Items listed in a dataset =>
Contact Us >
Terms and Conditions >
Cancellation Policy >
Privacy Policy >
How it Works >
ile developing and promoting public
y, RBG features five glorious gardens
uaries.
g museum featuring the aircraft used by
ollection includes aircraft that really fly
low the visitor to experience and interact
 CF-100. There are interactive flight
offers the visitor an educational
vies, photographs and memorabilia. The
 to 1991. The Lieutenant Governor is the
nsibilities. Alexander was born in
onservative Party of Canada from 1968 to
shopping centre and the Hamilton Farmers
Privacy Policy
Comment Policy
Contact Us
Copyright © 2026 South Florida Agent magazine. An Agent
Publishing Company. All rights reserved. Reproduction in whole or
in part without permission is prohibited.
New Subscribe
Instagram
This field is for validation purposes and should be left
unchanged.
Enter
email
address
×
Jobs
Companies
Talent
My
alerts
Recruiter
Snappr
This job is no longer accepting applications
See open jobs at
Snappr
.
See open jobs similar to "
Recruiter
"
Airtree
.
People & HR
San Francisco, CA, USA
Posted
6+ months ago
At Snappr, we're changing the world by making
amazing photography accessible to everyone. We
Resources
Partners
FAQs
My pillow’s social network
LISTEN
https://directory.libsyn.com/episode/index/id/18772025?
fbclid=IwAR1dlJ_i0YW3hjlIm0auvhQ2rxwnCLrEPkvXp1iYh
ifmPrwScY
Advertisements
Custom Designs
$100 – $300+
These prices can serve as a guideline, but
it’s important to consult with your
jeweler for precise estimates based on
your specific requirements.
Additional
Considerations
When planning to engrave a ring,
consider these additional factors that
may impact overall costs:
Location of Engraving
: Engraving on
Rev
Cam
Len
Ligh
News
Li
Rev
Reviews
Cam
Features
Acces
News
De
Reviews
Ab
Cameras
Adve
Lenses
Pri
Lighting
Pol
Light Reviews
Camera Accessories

Problem to solve =>
All records above must be returned exactly as they appear.

Problem solution =>
Contact Us >
Terms and Conditions >
Cancellation Policy >
Privacy Policy >
How it Works >
ile developing and promoting public
y, RBG features five glorious gardens
uaries.
g museum featuring the aircraft used by
ollection includes aircraft that really fly
low the visitor to experience and interact
 CF-100. There are interactive flight
offers the visitor an educational
vies, photographs and memorabilia. The
 to 1991. The Lieutenant Governor is the
nsibilities. Alexander was born in
onservative Party of Canada from 1968 to
shopping centre and the Hamilton Farmers
Privacy Policy
Comment Policy
Contact Us
Copyright © 2026 South Florida Agent magazine. An Agent
Publishing Company. All rights reserved. Reproduction in whole or
in part without permission is prohibited.
New Subscribe
Instagram
This field is for validation purposes and should be left
unchanged.
Enter
email
address
×
Jobs
Companies
Talent
My
alerts
Recruiter
Snappr
This job is no longer accepting applications
See open jobs at
Snappr
.
See open jobs similar to "
Recruiter
"
Airtree
.
People & HR
San Francisco, CA, USA
Posted
6+ months ago
At Snappr, we're changing the world by making
amazing photography accessible to everyone. We
Resources
Partners
FAQs
My pillow’s social network
LISTEN
https://directory.libsyn.com/episode/index/id/18772025?
fbclid=IwAR1dlJ_i0YW3hjlIm0auvhQ2rxwnCLrEPkvXp1iYh
ifmPrwScY
Advertisements
Custom Designs
$100 – $300+
These prices can serve as a guideline, but
it’s important to consult with your
jeweler for precise estimates based on
your specific requirements.
Additional
Considerations
When planning to engrave a ring,
consider these additional factors that
may impact overall costs:
Location of Engraving
: Engraving on
Rev
Cam
Len
Ligh
News
Li
Rev
Reviews
Cam
Features
Acces
News
De
Reviews
Ab
Cameras
Adve
Lenses
Pri
Lighting
Pol
Light Reviews
Camera Accessories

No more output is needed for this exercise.